KEY POINTS:
This year about 300,000 home mortgage-holders on fixed-term loans will need to refinance loans worth $42.7 billion. Many will be coming off interest rates of 6.9 to 7.5 per cent negotiated three years ago and staring at rates predicted to top 10 per cent.
For owners in Auckland and northern provincial centres already mortgaged to the max after a five-year house price boom, this could add up to $100-$150 a week in repayments. They're already squeezed by petrol price rises and 50 per cent increases in kitchen staples such as butter and cheese.
At the same time, house prices are falling. If they want to get out it's taking longer to sell and they are having to "adjust their expectations" - fetching 5 to 10 per cent less than the market might have allowed a year ago.
It could get worse. Housing market soothsayers are predicting prices could fall anywhere from 10 to 30 per cent before stabilising late next year.
And where's the relief? With inflationary pressures building, interest rates are expected to remain painfully high.
While Reserve Bank governor Alan Bollard has stopped raising the official cash rate, banks have picked up where he left off, raising lending rates because their wholesale funding costs have risen on the back of the US credit crunch.
While Bollard may want to ease homeowners' pain by bringing down interest rates over the next 12 months, inflationary worries may stop him. Market experts believe the official cash rate may fall only three-quarters of a per cent by this time next year, leaving our rates well out of sync with other developed nations (thus continuing to attract foreign investors and keeping the exchange rate high).

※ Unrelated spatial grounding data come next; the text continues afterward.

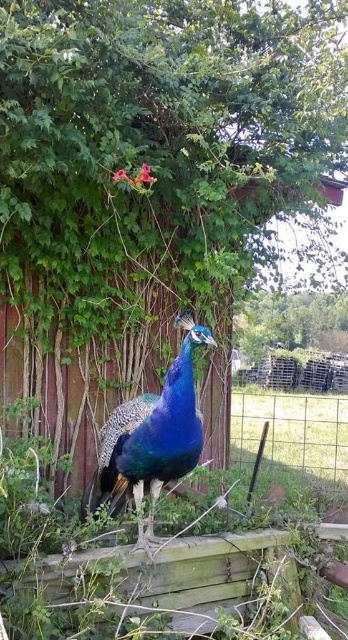 Consider the image. You are a photographer trying to capture a photo of the shiny blue peacock at center and the wire mesh fence at lower right in the same frame. Based on their positions, which object should you adjust your camera to focus on first to ensure both are in the frame?

The shiny blue peacock at center is to the left of the wire mesh fence at lower right. To include both in the frame, focus on the shiny blue peacock at center first since it is positioned further left, allowing you to adjust the camera to include the wire mesh fence at lower right on the right side of the frame.

From the picture: You are a birdwatcher trying to capture a photo of the shiny blue peacock at center. You notice a wire mesh fence at lower right nearby. Based on the scene, which object is taller?

The shiny blue peacock at center is much taller than the wire mesh fence at lower right.

Consider the image. You are a photographer trying to capture the shiny blue peacock at center. You notice the wire mesh fence at lower right in the background. Can you determine if the fence is closer to you or farther away than the peacock?

The shiny blue peacock at center is in front of the wire mesh fence at lower right, so the fence is farther away than the peacock. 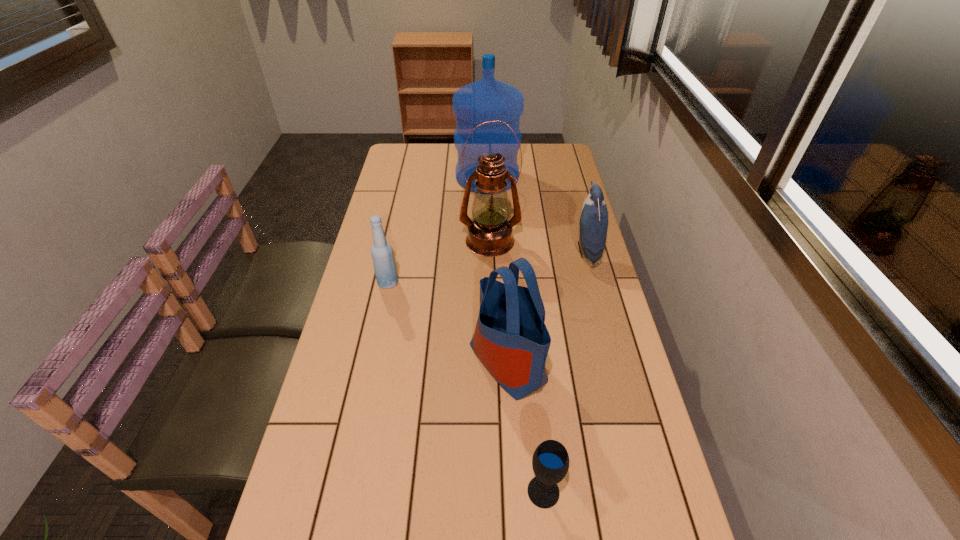 Find the location of `free space located on the left of the oil lamp`. free space located on the left of the oil lamp is located at coordinates (381, 241).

The mortgage belt and those paying higher rent are expected to do it toughest over the next 12-18 months as economic conditions tighten.
It's not just the stress of higher rents and mortgage repayments - it's the drought and high commodity prices overseas which will keep dairy and meat prices up, it's petrol heading for $2 a litre and electricity costs expected to spiral unless there's decent rain soon.
Householders are not only bearing the brunt of the tougher economic conditions, they are seen as a contributor. With cheque books being put away, retail sales were expected to decline even before the current conditions hit the fan. Affordability woes will also contribute to a weakening residential construction market. The BNZ predicts residential construction investment will fall 9.5 per cent this year and a further 6.6 per cent next year.
"It is this household sector response that primarily drives our recession projections," warns head of research Stephen Toplis.
"Householders are facing substantial reductions in effective disposable income as a function of rising mortgage interest rates and higher prices for staple items such as food, electricity, petrol and rates."
Those looking to take out new mortgages will find banks much stricter in their lending criteria - unless on very high disposable incomes, they may have to come up with 20-25 per cent deposits.
And Toplis warns in the BNZ's monthly Economy Watch that the impact of the credit crunch is only just beginning to be felt by the wider economy.
On the interest.co.nz website, managing editor Bernard Hickey has launched a mortgagee sales index, tracking the number of times mortgagee is mentioned in property ads on the TradeMe and Real Estate Institute websites.
Alistair Helm, chief executive of realestate.co.nz, says "mortgagee" has been the most popular search phrase on the site in recent weeks.
The index itself has more than doubled in the six weeks since its launch, to 226. While it doesn't claim to be a definitive guide, it adds to anecdotal evidence of an increase in forced sales and of owners selling before fixed interest terms expire.
Valuers at Quotable Value NZ are hearing the same, though sellers' circumstances don't show up in sales data. "What we are hearing to a degree is that there's less activity in the investment sector," says QV Online general manager Steve Langridge. "Those with multiple properties who have gone to market are not selling."
But David Tripe, head of banking studies at Massey University, says the forced sales scenario has been over-hyped. Many home-owners have built up years of equity in their homes and have low, or no, mortgages, he says.
"It's only those who have refinanced to the hilt in the past couple of years who will be at risk. I suspect that's not a huge proportion of the total market. People won't be happy to sell while interest rates are increasing but it won't turn the lights off."
Tripe says the current conditions don't look too bad - but there could be some surprises in the way the US credit crunch affects our Australian-owned major banks. "There are some consequences in this that we haven't got around to studying yet."
5 WAYS TO KEEP YOUR FINANCES SECURE
1. Try to repay some of your mortgage. Reducing you home loan as quickly as possible can save thousands.
2. Increase savings as a safety mechanism against risks such as job loss. Take advantage of high savings rates. Join Kiwisaver.
3. Avoid taking on more debt and check your borrowings: make sure you're getting the best rate for your mortgage and credit card loans.
4. Get protected. If your family depends on your salary, then income protection insurance could be useful.
5. Think twice before buying a house. Getting a foot on the housing ladder is important but real estate could soften, leaving buyers with a house worth less than it cost.